I think graphic designers would be a lot less angry if AIs were trained on licensed work… thats how the system worked up until now after all.
I have a lot of artist friends but I still appreciate that diffusion models are (and will be with further refinement) incredibly useful tools.
What we're seeing is just the commoditisation of an industry in the same way that we have many, many times before through the industrial era, etc.
But there is a reason why nobody cares about Adobe AI and everybody uses midjourney…
For some of the free-er licenses this might mostly be just a lack-of-attribution issue, but in the case of some stronger licenses like GPL/AGPL, I'd argue that training a commercial AI codegen tool (which is then used to generate commercial closed-source code) on licensed code is against the spirit of the license, even if it's not against the letter of the license (probably mostly because the license authors didn't predict this future we live in).
"Artificial intelligence is profoundly — and probably unfairly — threatening to visual artists"
This feels asserted without any real evidence
Far more importantly, though, artists haven't spent the last quarter century working to eliminate protections for IPR. Software developers have.

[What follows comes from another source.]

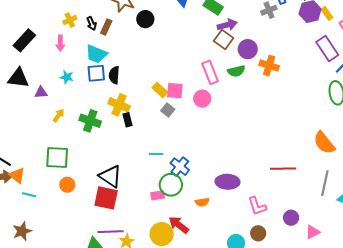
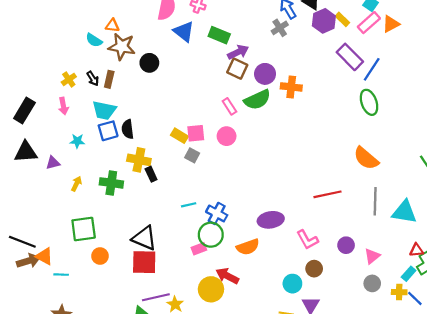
green semicircle: (236, 71) -> (257, 100), size x1.4
pink rectangle: (210, 72) -> (229, 106), size x0.7
orange semicircle: (202, 202) -> (248, 247), size x1.5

Finally, though I'm not stuck on this: I simply don't agree with the case being made for LLMs violating IPR.
I have had the pleasure, many times over the last 16 years, of expressing my discomfort with nerd piracy culture and the coercive might-makes-right arguments underpinning it. I know how the argument goes over here (like a lead balloon). You can agree with me or disagree. But I've earned my bona fides here. The search bar will avail.
Things like this are expressions of preference. The discussion will typically devolve into restatements of the original preference and appeals to special circumstances.